Der klassische Röstkaffee in der 500-g-Packung ist unser Basisgeschäft. Ansonsten entwickelt sich das Sortiment im E-Center Weißenfels weitgehend marktkonform. Die eindeutigen Wachstumsbereiche sind ganze Bohnen und Kapseln. Bei den Kapseln hat sich Tassimo als stärkste Marke durchgesetzt. Die Pads, z. B. von Senseo, sind dagegen weiterhin rückläufig. Bei den nespresso-kompatiblen Angeboten kommen immer wieder neue Anbieter auf, aber wir erwarten, dass sich das in absehbarer Zeit auch relativieren wird. Mit Rondo von Röstfein haben wir eine starke ostdeutsche Traditionsmarke. Dem Trend nach Regionalität folgen wir mit der Marke Moness, einer kleinen handwerklichen Rösterei in unserer Nähe, die sich mit ihren ausgesuchten Mischungen und einer DDR-Historie abhebt. Fair gehandelte und bio-zertifizierte Artikel führen wir, die Drehzahlen für diese Produkte sind an unserem Standort jedoch nicht so überzeugend.

Martin Gruber
Inhaber von drei Rewe-Märkten

Wir registrieren verschiedene Entwicklungen im Kaffeesegment. So steigt die Nachfrage für Produkte von kleineren, regional ausgerichteten Röstereien. Wir arbeiten schon länger mit der Martermühle in Aßling (Oberbayern) zusammen, die in unserem Markt in Grafing auch das Café mit Rösterei betreibt. Entscheidend ist, dass sich diese Kaffeemischungen geschmacklich deutlich abheben, denn dann kauft der Kunde auch nicht preisorientiert. Das unterstreicht auch die Entwicklung der Rewe-Premium-Eigenmarke „Feine Welt“ mit Kaffee bei uns. Weiterhin expansiv sind die Kapseln.
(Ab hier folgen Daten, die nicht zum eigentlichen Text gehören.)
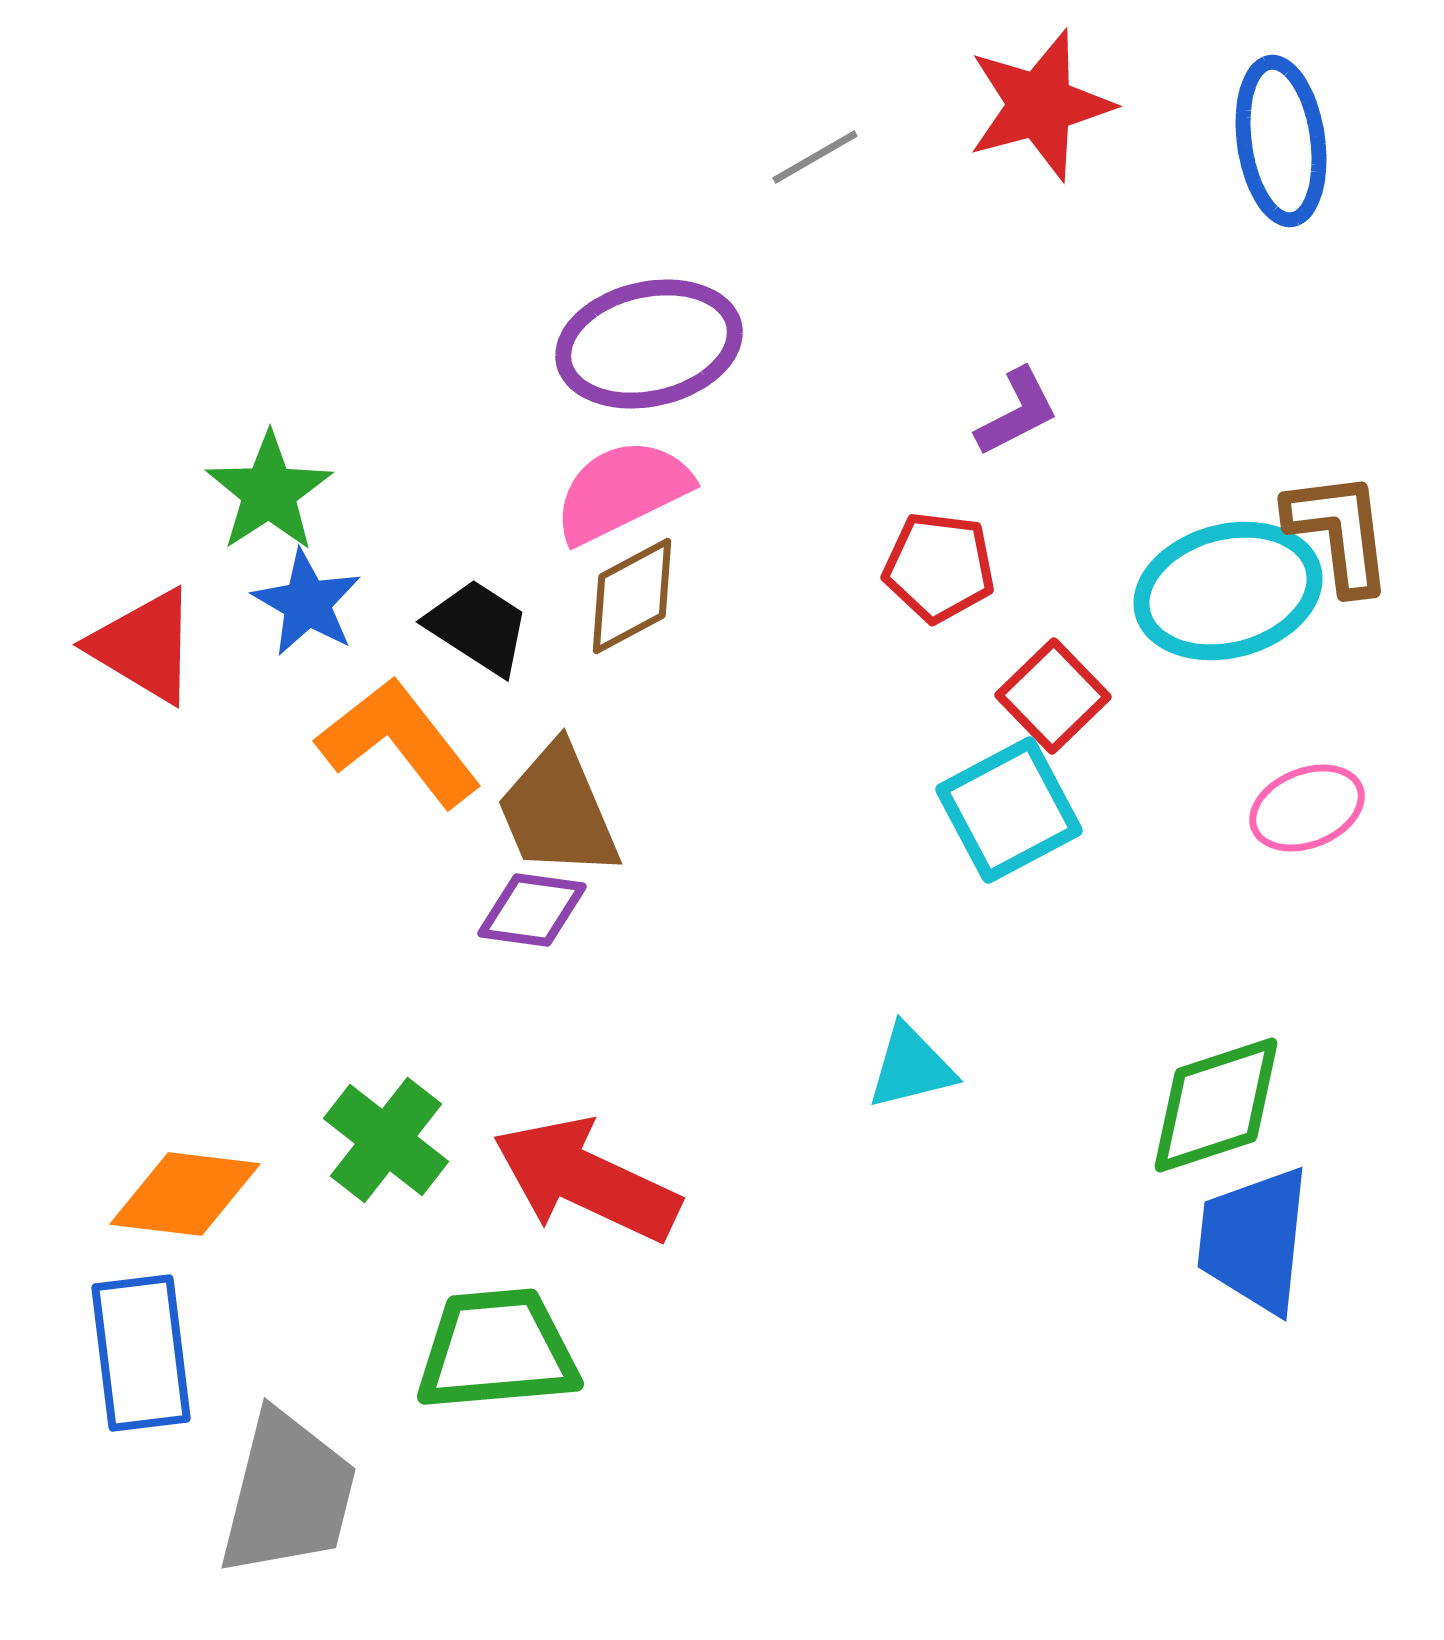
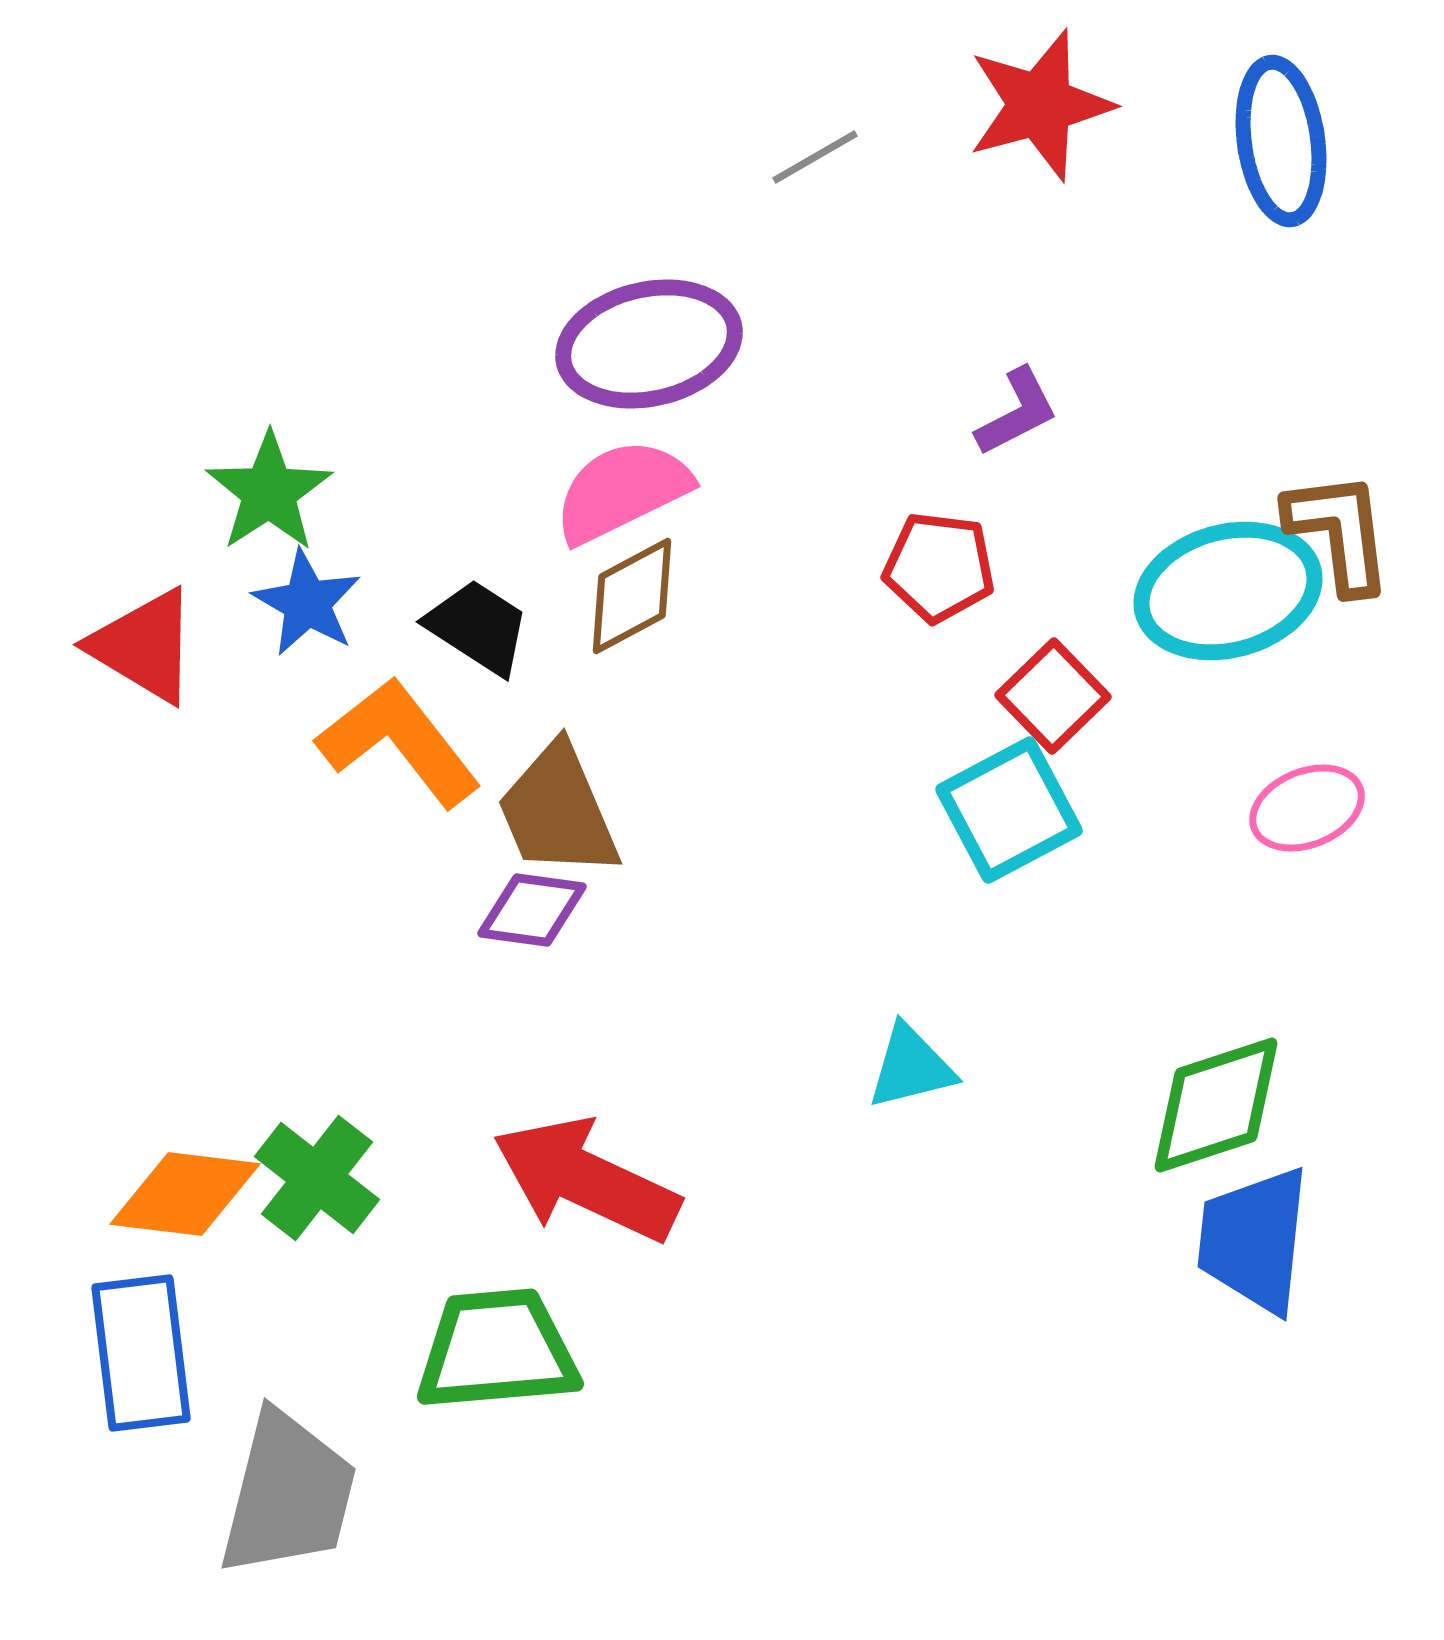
green cross: moved 69 px left, 38 px down
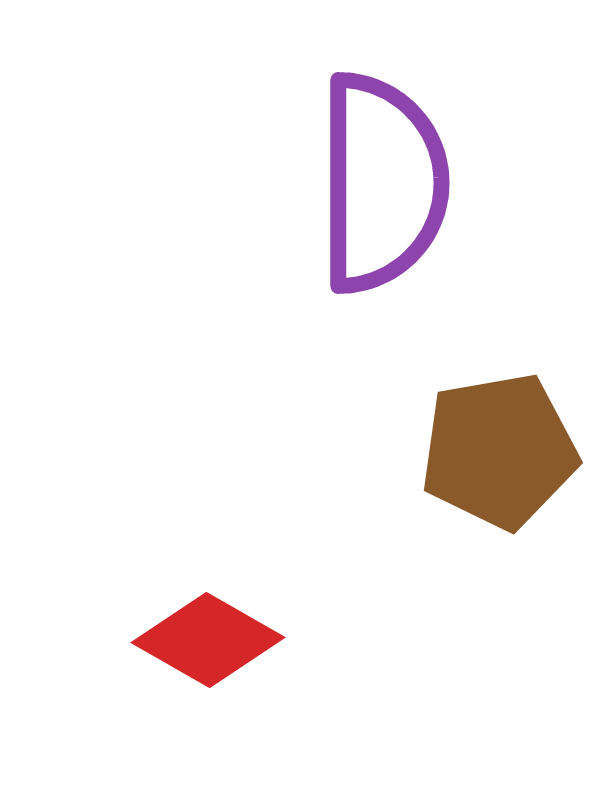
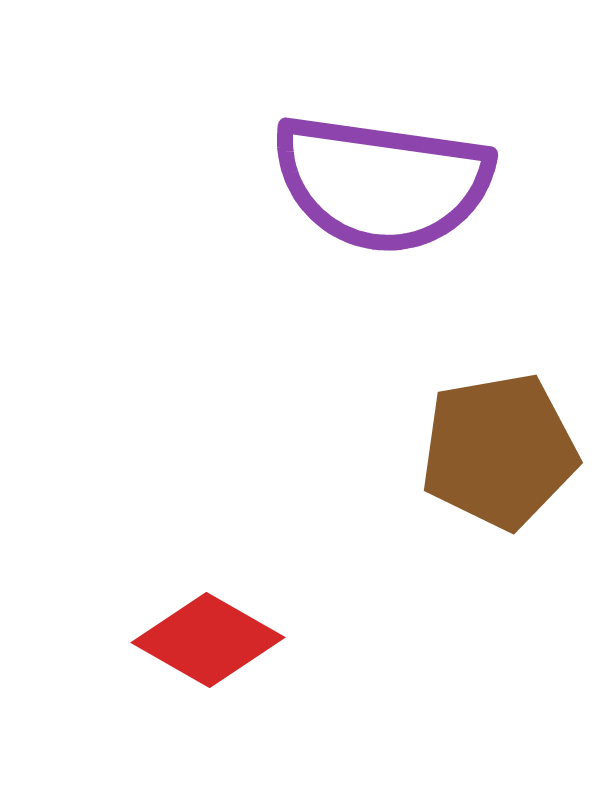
purple semicircle: rotated 98 degrees clockwise
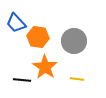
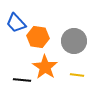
yellow line: moved 4 px up
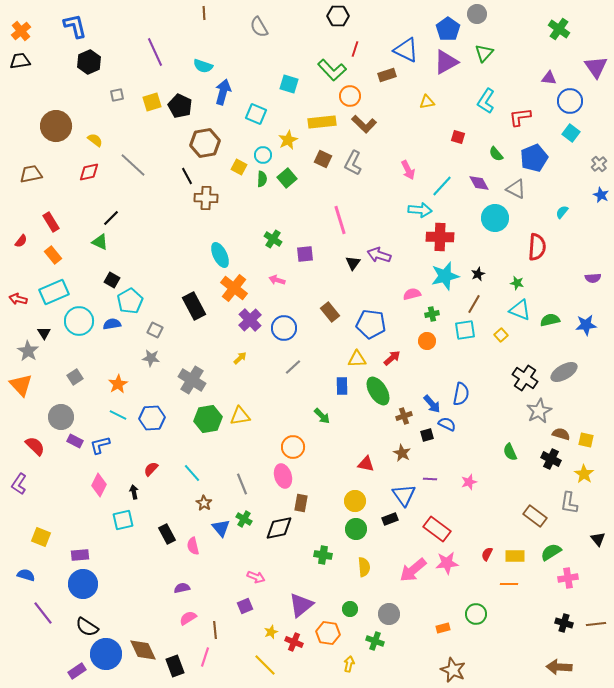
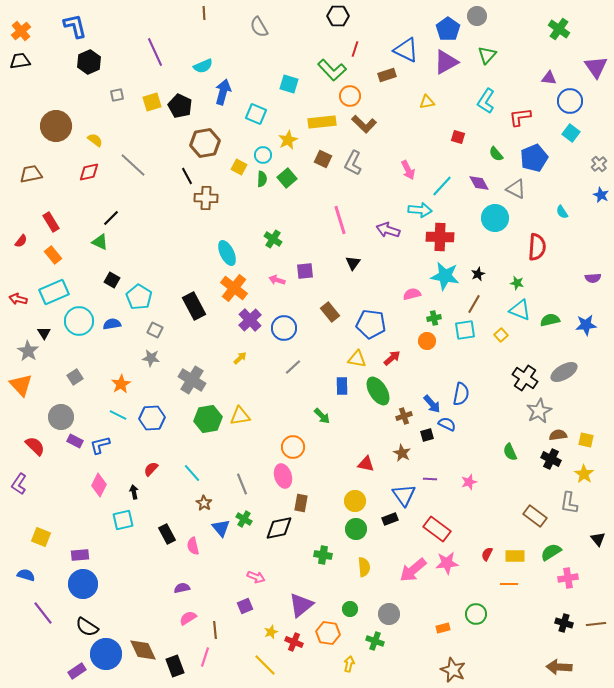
gray circle at (477, 14): moved 2 px down
green triangle at (484, 53): moved 3 px right, 2 px down
cyan semicircle at (203, 66): rotated 42 degrees counterclockwise
cyan semicircle at (562, 212): rotated 72 degrees counterclockwise
purple square at (305, 254): moved 17 px down
cyan ellipse at (220, 255): moved 7 px right, 2 px up
purple arrow at (379, 255): moved 9 px right, 25 px up
cyan star at (445, 276): rotated 24 degrees clockwise
cyan pentagon at (130, 301): moved 9 px right, 4 px up; rotated 10 degrees counterclockwise
green cross at (432, 314): moved 2 px right, 4 px down
yellow triangle at (357, 359): rotated 12 degrees clockwise
orange star at (118, 384): moved 3 px right
brown semicircle at (561, 434): moved 3 px left, 1 px down; rotated 24 degrees counterclockwise
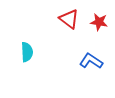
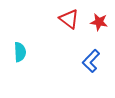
cyan semicircle: moved 7 px left
blue L-shape: rotated 80 degrees counterclockwise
Wir führen verschiedene Anbieter, die alle nachgefragt werden. Eine Sortimentsbereinigung ist hier für uns noch nicht angesagt. Wenn, dann eher bei den Pads. Bio- und Fairtrade-Kaffees erfahren ebenso eine steigende Nachfrage. Wir haben neben Marken wie Darboven, Gepa auch Feine Welt und die neue Bio-Linie der Martermühle platziert.